Stick to the Routine

While this might seem as if it is one of the most difficult things to do and one of the cruelest, the truth is that getting your child accustomed to a regular sleep pattern will be one of the most important steps that you can take and is really necessary for the health and well-being of both you and your baby. So while you may want nothing more than to give in and lift him or her up to comfort him or her in the middle of the night, the best thing that you can do in reality is to slowly help him or her realize that nighttime is a time to sleep and that he or she shouldn’t be looking to eat and play at all hours.
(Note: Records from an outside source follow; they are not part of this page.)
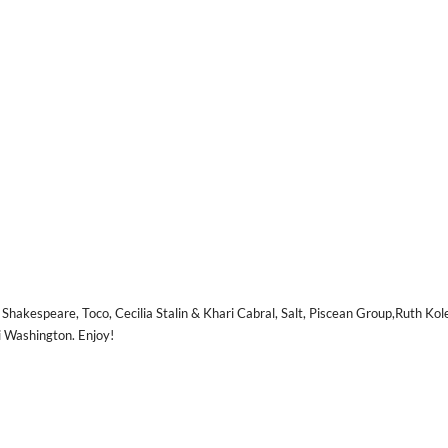
Shakespeare, Toco, Cecilia Stalin & Khari Cabral, Salt, Piscean Group,Ruth Ko
i Washington. Enjoy!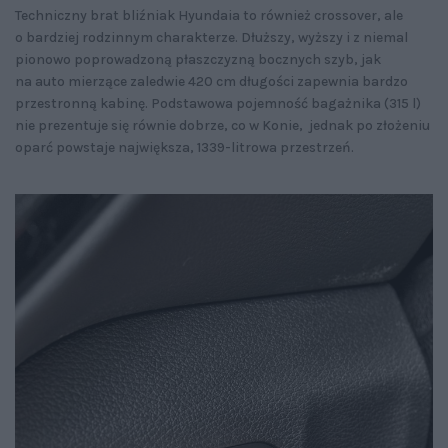
Techniczny brat bliźniak Hyundaia to również crossover, ale
o bardziej rodzinnym charakterze. Dłuższy, wyższy i z niemal
pionowo poprowadzoną płaszczyzną bocznych szyb, jak
na auto mierzące zaledwie 420 cm długości zapewnia bardzo
przestronną kabinę. Podstawowa pojemność bagażnika (315 l)
nie prezentuje się równie dobrze, co w Konie, jednak po złożeniu
oparć powstaje największa, 1339-litrowa przestrzeń.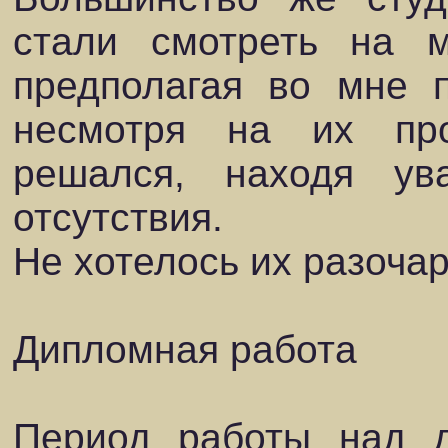
стали смотреть на 
предполагая во мне п
несмотря на их пр
решался, находя ув
отсутствия.
Не хотелось их разоча
Дипломная работа
Период работы над 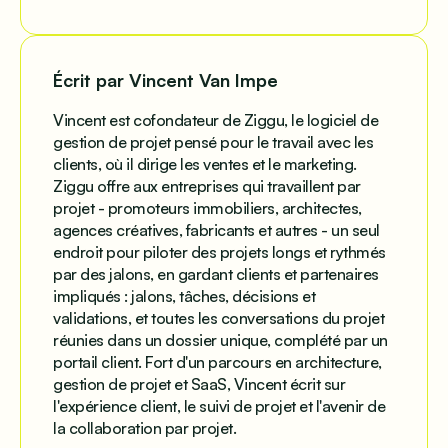
Écrit par Vincent Van Impe
Vincent est cofondateur de Ziggu, le logiciel de
gestion de projet pensé pour le travail avec les
clients, où il dirige les ventes et le marketing.
Ziggu offre aux entreprises qui travaillent par
projet - promoteurs immobiliers, architectes,
agences créatives, fabricants et autres - un seul
endroit pour piloter des projets longs et rythmés
par des jalons, en gardant clients et partenaires
impliqués : jalons, tâches, décisions et
validations, et toutes les conversations du projet
réunies dans un dossier unique, complété par un
portail client. Fort d'un parcours en architecture,
gestion de projet et SaaS, Vincent écrit sur
l'expérience client, le suivi de projet et l'avenir de
la collaboration par projet.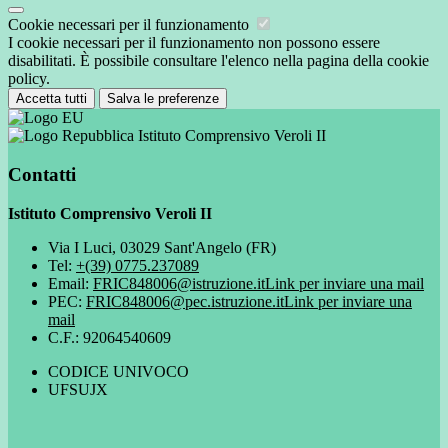
Cookie necessari per il funzionamento
I cookie necessari per il funzionamento non possono essere
disabilitati. È possibile consultare l'elenco nella pagina della cookie
policy.
Accetta tutti
Salva le preferenze
Istituto Comprensivo Veroli II
Contatti
Istituto Comprensivo Veroli II
Via I Luci, 03029 Sant'Angelo (FR)
Tel:
+(39) 0775.237089
Email:
FRIC848006@istruzione.it
Link per inviare una mail
PEC:
FRIC848006@pec.istruzione.it
Link per inviare una
mail
C.F.: 92064540609
CODICE UNIVOCO
UFSUJX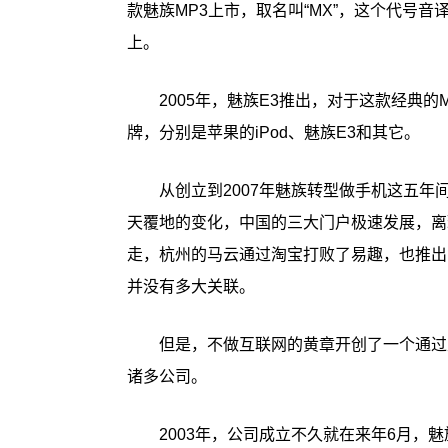
款魅族MP3上市，取名叫“MX”，这个代号
上。
2005年，魅族E3推出，对于这款经典
牌，分别是苹果的iPod、魅族E3和其它。
从创立到2007年魅族转型做手机这五
天覆地的变化，中国的三大门户极速发展，离
走，杭州的马云通过淘宝打败了易趣，也推出
并没有多大关联。
但是，不做互联网的黄章开创了一个通过
诸多公司。
2003年，公司成立不久就在来年6月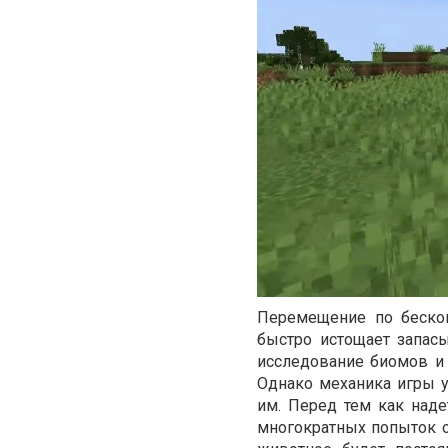
Перемещение по беско
быстро истощает запас
исследование биомов и 
Однако механика игры ус
им. Перед тем как над
многократных попыток ос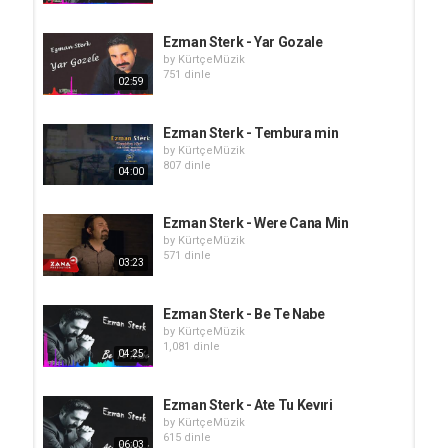
Ezman Sterk - Yar Gozale
by
KürtçeMüzik
751 dinle
02:59
Ezman Sterk - Tembura min
by
KürtçeMüzik
807 dinle
04:00
Ezman Sterk - Were Cana Min
by
KürtçeMüzik
571 dinle
03:23
Ezman Sterk - Be Te Nabe
by
KürtçeMüzik
1,081 dinle
04:25
Ezman Sterk - Ate Tu Kevıri
by
KürtçeMüzik
615 dinle
06:03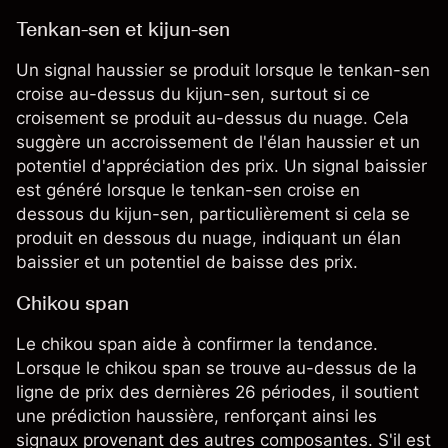
Tenkan-sen et kijun-sen
Un signal haussier se produit lorsque le tenkan-sen
croise au-dessus du kijun-sen, surtout si ce
croisement se produit au-dessus du nuage. Cela
suggère un accroissement de l'élan haussier et un
potentiel d'appréciation des prix. Un signal baissier
est généré lorsque le tenkan-sen croise en
dessous du kijun-sen, particulièrement si cela se
produit en dessous du nuage, indiquant un élan
baissier et un potentiel de baisse des prix.
Chikou span
Le chikou span aide à confirmer la tendance.
Lorsque le chikou span se trouve au-dessus de la
ligne de prix des dernières 26 périodes, il soutient
une prédiction haussière, renforçant ainsi les
signaux provenant des autres composantes. S'il est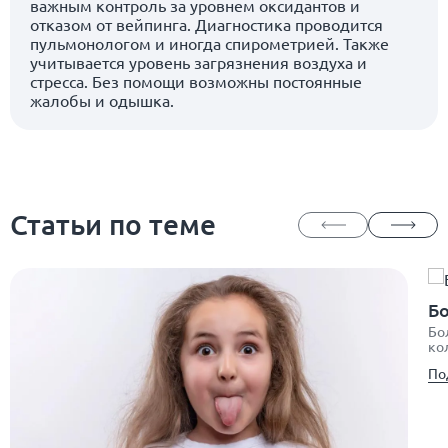
важным контроль за уровнем оксидантов и
отказом от вейпинга. Диагностика проводится
пульмонологом и иногда спирометрией. Также
учитывается уровень загрязнения воздуха и
стресса. Без помощи возможны постоянные
жалобы и одышка.
Статьи по теме
Бо
Бо
ко
По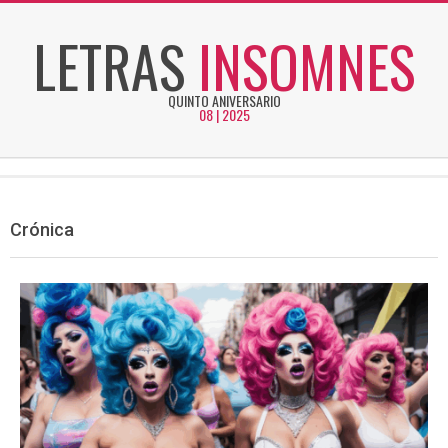
Skip
LETRAS
INSOMNES
to
content
QUINTO ANIVERSARIO
08 | 2025
Secondary
Navigation
Menu
Crónica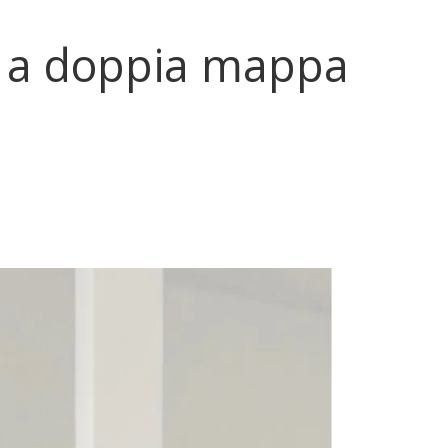
a a doppia mappa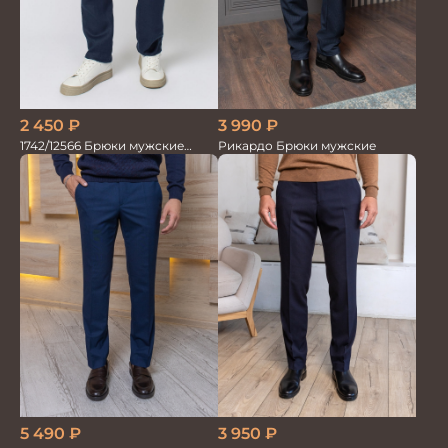
2 450
₽
3 990
₽
1742/12566 Брюки мужские
Рикардо Брюки мужские
100%лён т.синие
5 490
₽
3 950
₽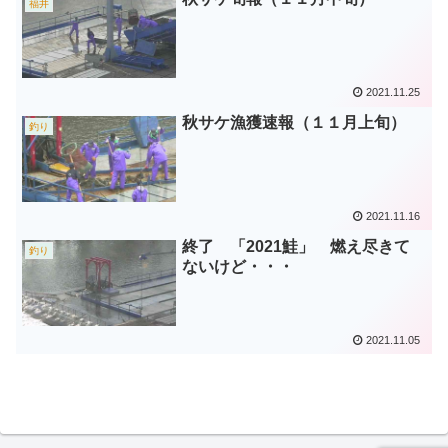
福井
2021.11.25
秋サケ漁獲速報（１１月上旬）
釣り
2021.11.16
終了 「2021鮭」 燃え尽きて
釣り
ないけど・・・
2021.11.05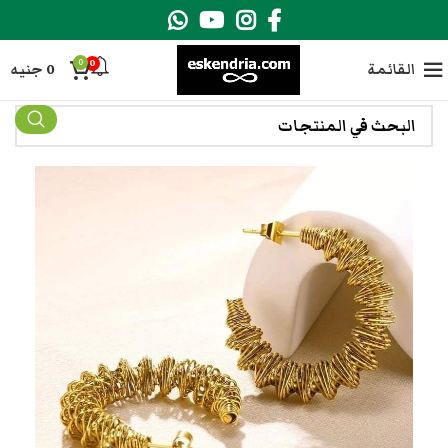
0
0
القائمة
0
جنيه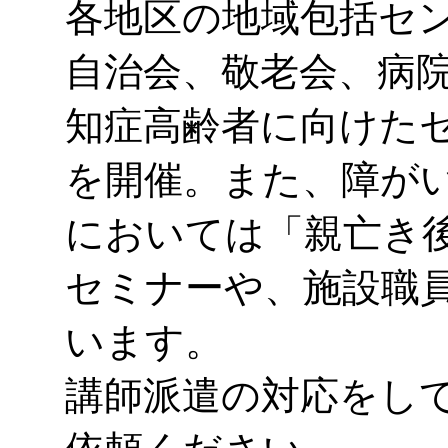
各地区の地域包括セ
自治会、敬老会、病
知症高齢者に向けた
を開催。また、障が
においては「親亡き
セミナーや、施設職
います。
講師派遣の対応をし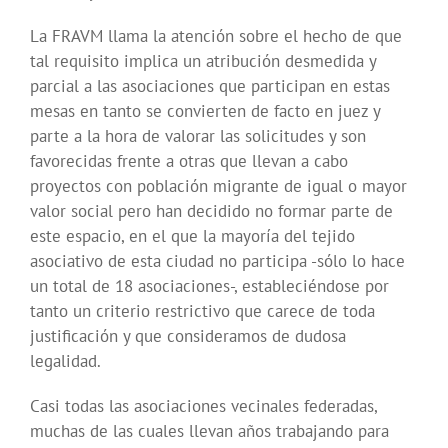
La FRAVM llama la atención sobre el hecho de que
tal requisito implica un atribución desmedida y
parcial a las asociaciones que participan en estas
mesas en tanto se convierten de facto en juez y
parte a la hora de valorar las solicitudes y son
favorecidas frente a otras que llevan a cabo
proyectos con población migrante de igual o mayor
valor social pero han decidido no formar parte de
este espacio, en el que la mayoría del tejido
asociativo de esta ciudad no participa -sólo lo hace
un total de 18 asociaciones-, estableciéndose por
tanto un criterio restrictivo que carece de toda
justificación y que consideramos de dudosa
legalidad.
Casi todas las asociaciones vecinales federadas,
muchas de las cuales llevan años trabajando para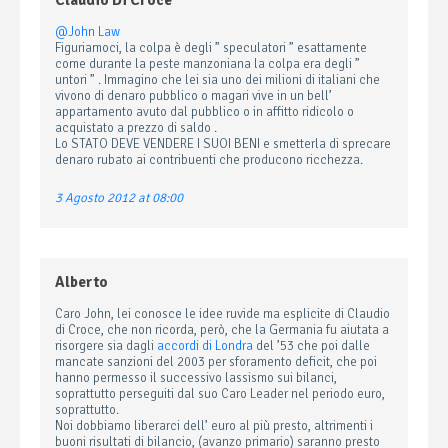
Claudio Di Croce
@John Law
Figuriamoci, la colpa è degli ” speculatori ” esattamente
come durante la peste manzoniana la colpa era degli ”
untori ” . Immagino che lei sia uno dei milioni di italiani che
vivono di denaro pubblico o magari vive in un bell’
appartamento avuto dal pubblico o in affitto ridicolo o
acquistato a prezzo di saldo .
Lo STATO DEVE VENDERE I SUOI BENI e smetterla di sprecare
denaro rubato ai contribuenti che producono ricchezza.
3 Agosto 2012 at 08:00
Alberto
Caro John, lei conosce le idee ruvide ma esplicite di Claudio
di Croce, che non ricorda, però, che la Germania fu aiutata a
risorgere sia dagli
accordi di Londra
del ’53 che poi dalle
mancate sanzioni del 2003 per sforamento deficit, che poi
hanno permesso il successivo lassismo sui bilanci,
soprattutto perseguiti dal suo Caro Leader nel periodo euro,
soprattutto.
Noi dobbiamo liberarci dell’ euro al più presto, altrimenti i
buoni risultati di bilancio, (avanzo primario) saranno presto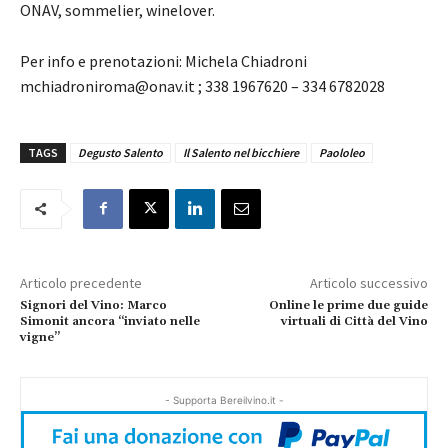
ONAV, sommelier, winelover.
Per info e prenotazioni: Michela Chiadroni
mchiadroniroma@onav.it ; 338 1967620 – 334 6782028
TAGS
Degusto Salento
Il Salento nel bicchiere
Paololeo
Articolo precedente
Articolo successivo
Signori del Vino: Marco
Online le prime due guide
Simonit ancora “inviato nelle
virtuali di Città del Vino
vigne”
- Supporta Bereilvino.it -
Three months can be one of the most exciting times for parents as your baby is finally starting to show real signs of personality and start interacting with the world around him or her. However, this also means that you’ll be dealing with a wide range of new issues that will have to be addressed for everyone’s sake. Sleep is definitely one of these issues. Making sure that both you and your baby get the rest you need at night will now have to be one of your principal concerns; while it might seem to be an impossible task at first, getting him or her into a regular sleep schedule is definitely an option at this age. Keep these tips in mind and start figuring out your ideal 3 month old baby sleep schedule today.